Kriminalisasi terhadap pengurus serikat merupakan bentuk kekerasan struktural yang mengancam kebebasan berserikat, salah satu hak asasi yang dijamin baik oleh konstitusi Indonesia maupun hukum internasional. Dalam Konvensi ILO Nomor 87 dan 98, yang telah diratifikasi oleh Indonesia, hak untuk berserikat dan berunding secara kolektif merupakan prinsip fundamental yang tidak bisa diganggu gugat.

Namun dilapangan, fakta berkata lain. Banyak pengurus serikat yang akhirnya terpaksa mengundurkan diri karena tekanan yang sistematis, termasuk ancaman pelaporan ke aparat penegak hukum. Ada pula yang dipindahkan secara sepihak, dikucilkan, bahkan dilarang masuk pabrik tanpa surat resmi.

Praktik ini bukan hanya melanggar hukum, tetapi juga menghancurkan semangat kolektif buruh dalam memperjuangkan hak. Lebih dari itu, ini menciptakan efek jera bagi para pekerja lainnya agar takut berserikat.

Lembaga Bantuan Hukum (LBH) Jakarta menyebut bahwa kriminalisasi pengurus serikat pekerja seringkali merupakan upaya perusahaan untuk melemahkan daya tawar kolektif. “Kasus-kasus ini hampir selalu diwarnai penyimpangan prosedur hukum, dan minim bukti kuat. Tapi karena hubungan kekuasaan timpang, pekerja nyaris selalu dalam posisi lemah,” jelas Muhammad Isnur, Ketua Yayasan Lembaga Bantuan Hukum Indonesia (YLBHI).

Kementerian Ketenagakerjaan pun sebenarnya telah mengingatkan perusahaan agar tidak melakukan union busting. Dalam beberapa kesempatan, Dirjen PHI & Jamsos menyatakan bahwa pengurus serikat memiliki hak imunitas saat menjalankan tugas organisasinya.
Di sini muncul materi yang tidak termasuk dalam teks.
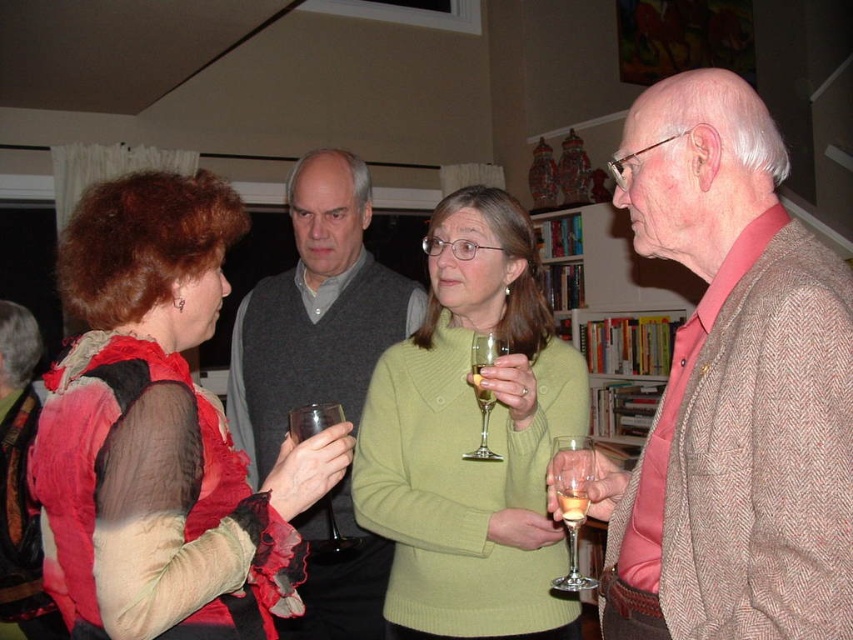 Is clear glass wine glass at lower right to the left of translucent glass wine at center from the viewer's perspective?

Incorrect, clear glass wine glass at lower right is not on the left side of translucent glass wine at center.

Describe the element at coordinates (572, 502) in the screenshot. I see `clear glass wine glass at lower right` at that location.

Locate an element on the screen. This screenshot has height=640, width=853. clear glass wine glass at lower right is located at coordinates (572, 502).

Is green knitted sweater at center above wooden bookshelf at center?

No, green knitted sweater at center is not above wooden bookshelf at center.

Between point (498, 499) and point (599, 232), which one is positioned in front?

Positioned in front is point (498, 499).

The width and height of the screenshot is (853, 640). What do you see at coordinates (471, 440) in the screenshot? I see `green knitted sweater at center` at bounding box center [471, 440].

At what (x,y) coordinates should I click in order to perform the action: click on green knitted sweater at center. Please return your answer as a coordinate pair (x, y). This screenshot has width=853, height=640. Looking at the image, I should click on (471, 440).

The width and height of the screenshot is (853, 640). I want to click on brown herringbone blazer at center, so click(730, 388).

Who is more forward, (845,342) or (573,515)?

Point (845,342)

Between point (700, 506) and point (572, 518), which one is positioned in front?

Positioned in front is point (700, 506).

Where is `brown herringbone blazer at center`? The height and width of the screenshot is (640, 853). brown herringbone blazer at center is located at coordinates [x=730, y=388]. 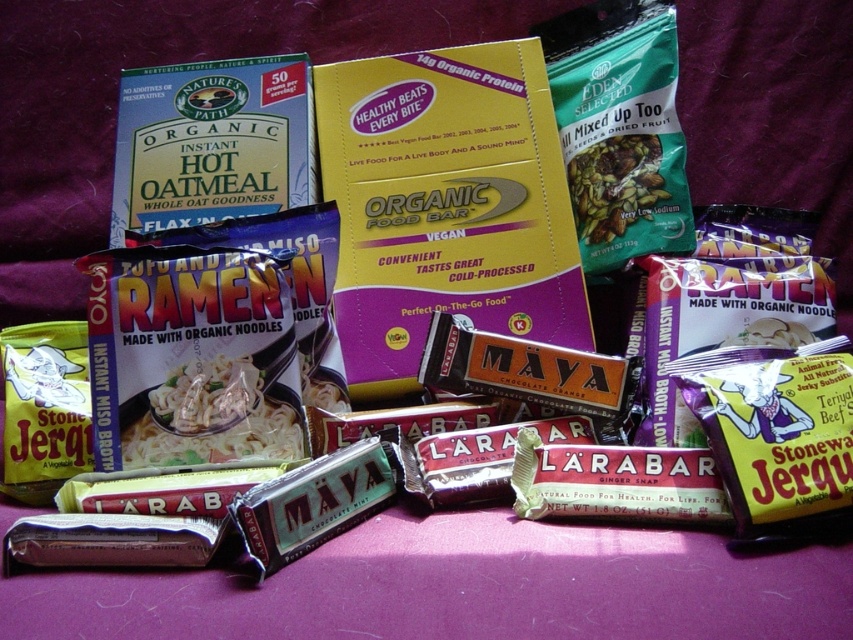 Is point (703, 477) more distant than point (624, 225)?

No, it is not.

Is chocolate bar at center above green matte snack mix at center?

Actually, chocolate bar at center is below green matte snack mix at center.

Describe the element at coordinates (614, 481) in the screenshot. I see `chocolate bar at center` at that location.

At what (x,y) coordinates should I click in order to perform the action: click on chocolate bar at center. Please return your answer as a coordinate pair (x, y). This screenshot has width=853, height=640. Looking at the image, I should click on (614, 481). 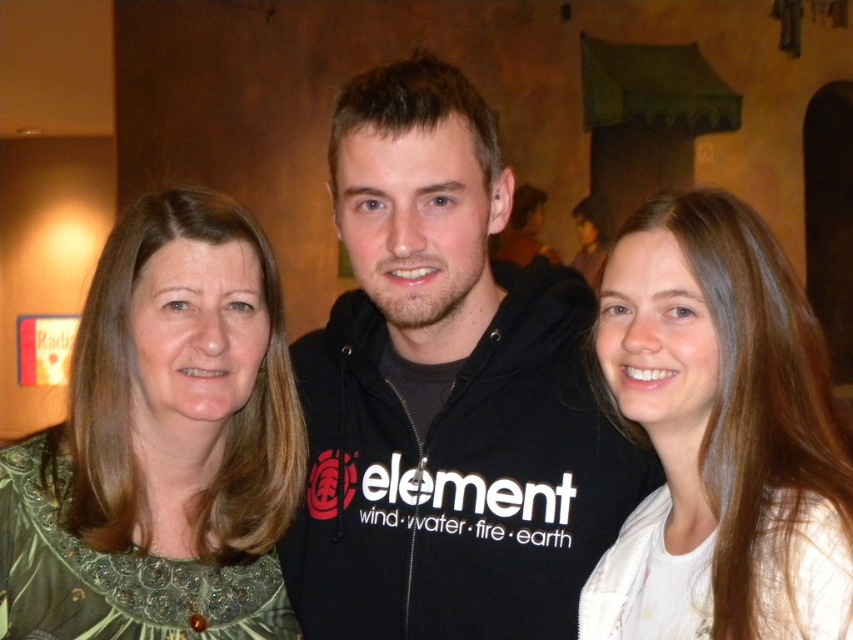 Is green sequined dress at left above smooth white shirt at right?

Actually, green sequined dress at left is below smooth white shirt at right.

This screenshot has height=640, width=853. Find the location of `green sequined dress at left`. green sequined dress at left is located at coordinates (158, 451).

Which is in front, point (589, 324) or point (753, 477)?

Point (753, 477) is in front.

You are a GUI agent. You are given a task and a screenshot of the screen. Output one action in this format:
    pyautogui.click(x=<x>, y=<y>)
    Task: Click on the black hoodie at center
    The width and height of the screenshot is (853, 640).
    Given the screenshot: What is the action you would take?
    pyautogui.click(x=445, y=392)

Measure the distance between point (485, 449) and camera.

Point (485, 449) is 4.33 feet away from camera.

Find the location of a particular element. This screenshot has height=640, width=853. black hoodie at center is located at coordinates (445, 392).

Between black hoodie at center and green sequined dress at left, which one has less height?

green sequined dress at left is shorter.

Is black hoodie at center behind green sequined dress at left?

No, it is not.

The height and width of the screenshot is (640, 853). I want to click on black hoodie at center, so click(x=445, y=392).

Identify the location of black hoodie at center. The width and height of the screenshot is (853, 640). (445, 392). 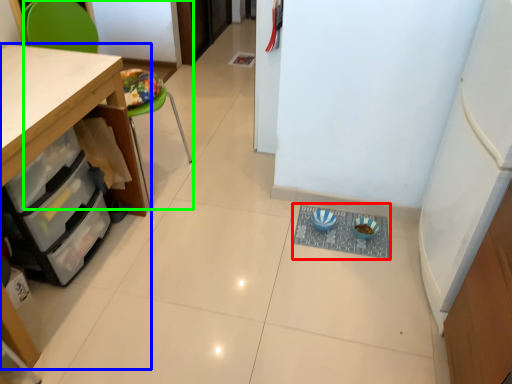 Question: Which object is the closest to the wide (highlighted by a red box)? Choose among these: cabinetry (highlighted by a blue box) or chair (highlighted by a green box).

Choices:
 (A) cabinetry
 (B) chair

Answer: (A) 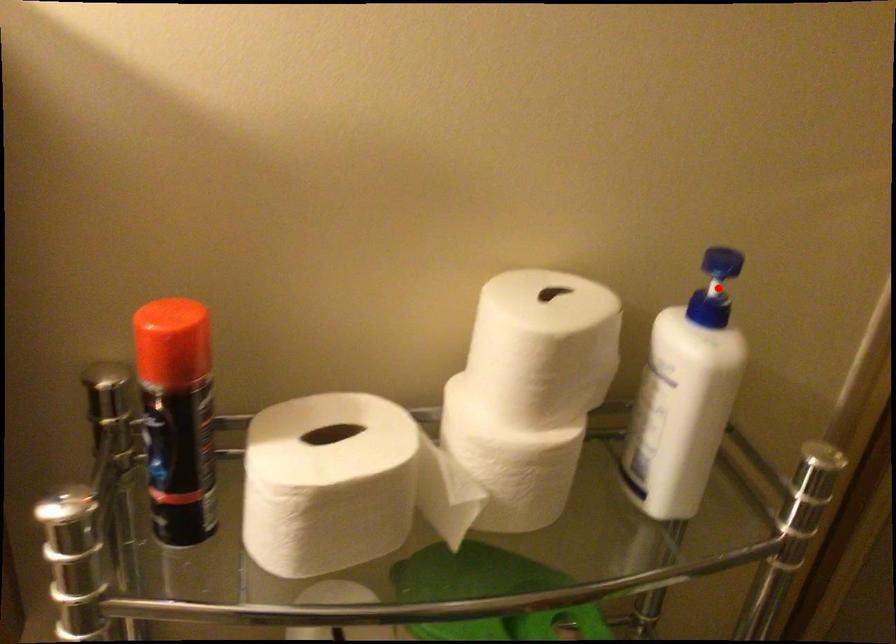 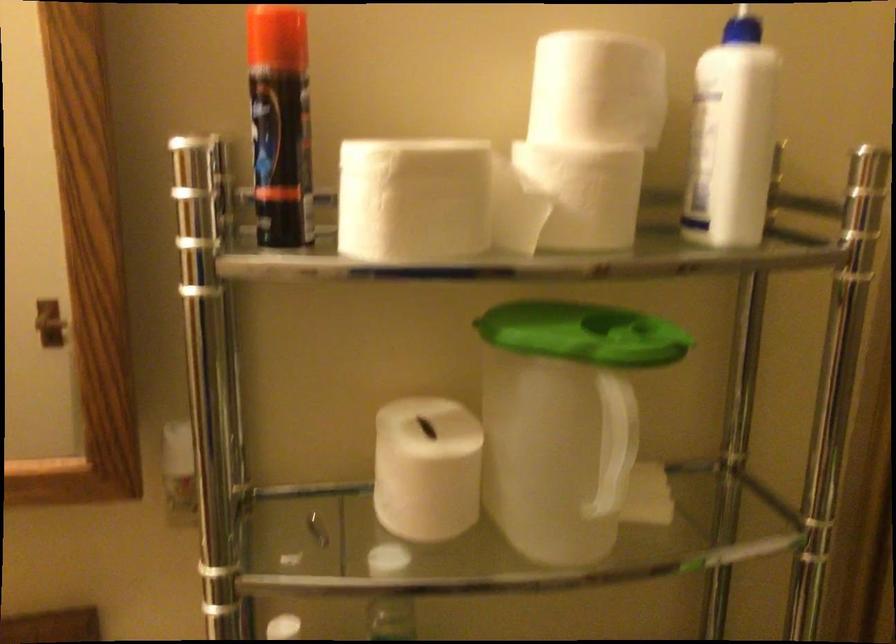 Question: I am providing you with two images of the same scene from different viewpoints. In image1, a red point is highlighted. Considering the same 3D point in image2, which of the following is correct?

Choices:
 (A) It is closer
 (B) It is farther

Answer: (B)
Namun, tanpa penegakan hukum yang tegas dan berpihak pada keadilan, himbauan tersebut tak lebih dari sekadar formalitas. Aparat penegak hukum pun sering kali tak peka, atau bahkan berpihak pada pemilik modal.

Kasus terbaru menimpa seorang ketua dan Sekretaris PUK (Pimpinan Unit Kerja) Serikat Pekerja Elektronik Elektrik (SPEE) Federasi Serikat Pekerja Metal Indonesia (FSPMI) di kawasan industri di Bekasi.

Kejadian itu berawal karena dari sebuah diskusi yang menimbulkan adanya kerumunan massa di sebrang pintu gerbang PT. YMMA pada 4 Oktober 2024 lalu, Slamet Bambang Waluyo, dan Wiwin Zaini Miftah, dimana pada saat itu, salah satu pimpinan Serikat Pekerja tersebut kebetulan ada dalam kerumunan tersebut.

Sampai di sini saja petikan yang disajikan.